Looking further into my 12cM Ancestry match (we'll call him 'A'), GEDmatch puts our match slightly higher, but not by much: 13.7cM. I have 8 shared GED matches with A. The highest of these matches is a kit we'll call 'B'. The one-to-one tool shows me and B share 17.8cM, with A and B sharing 38.7cM, largest segment 28.7. There appear to be no matching segments that overlap between all three of us, however.
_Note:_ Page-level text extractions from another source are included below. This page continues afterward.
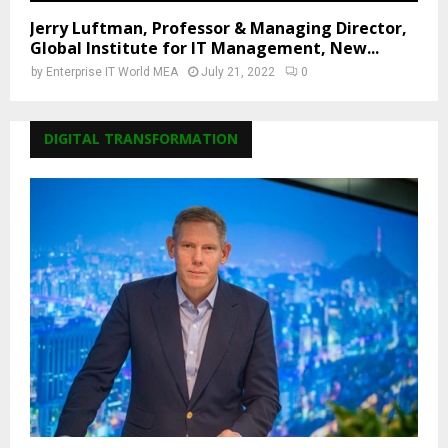
Jerry Luftman, Professor & Managing Director,
Global Institute for IT Management, New...
by
Enterprise IT World MEA
July 21, 2022
0
DIGITAL TRANSFORMATION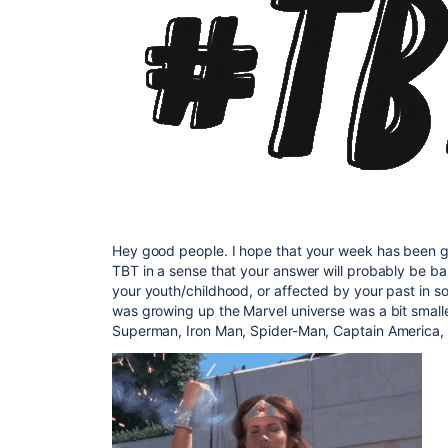
Hey good people. I hope that your week has been go
TBT in a sense that your answer will probably be 
your youth/childhood, or affected by your past in s
was growing up the Marvel universe was a bit small
Superman, Iron Man, Spider-Man, Captain America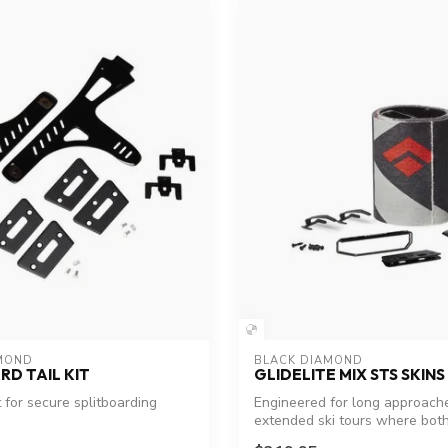
MOND
BLACK DIAMOND
RD TAIL KIT
GLIDELITE MIX STS SKINS
t for secure splitboarding
Engineered for long approach
extended ski tours where both
perfo...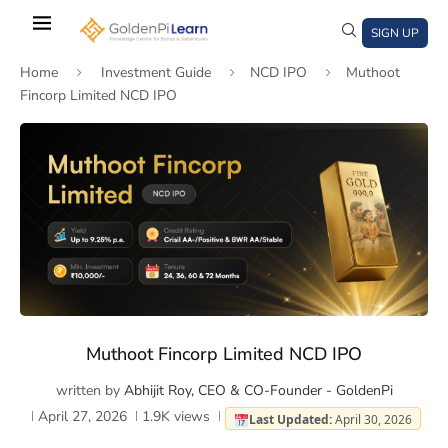
Skip
to
SIGN UP
main
Home
Investment Guide
NCD IPO
Muthoot
content
Fincorp Limited NCD IPO
)
window)
a new window)
Muthoot Fincorp Limited NCD IPO
written by
Abhijit Roy, CEO & CO-Founder - GoldenPi
April 27, 2026
1.9K
views
Last Updated:
April 30, 2026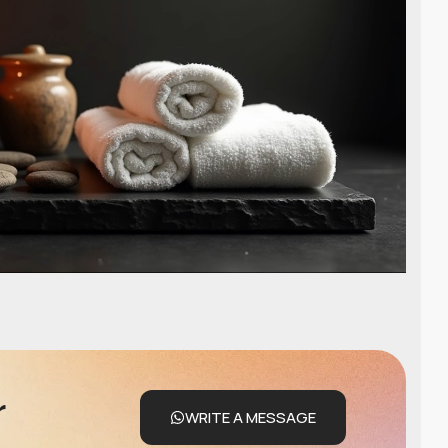
r
WRITE A MESSAGE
Back on Ancestry, looking through my matches, I have found two other people who appear to descend from the same family line as A. These three people all claim two shared ancestors born in the 1720s, but from there on back it gets a little messy. The trees don't agree on who the husband's father was. A claims one name, linking back to the potential Sephardic ancestor in their tree, but looking at the ages in said tree, the named ancestor would have been 14 when they fathered the son. The other matches claim another name, from another part of England, but going by the ages in that tree, this man would have been 75(!) when he fathered the son!
Looking at the above, I'm starting to think that my connection to A isn't a false match - but I think I'm going to need to do some parallel research on the trees involved before any conclusions are drawn!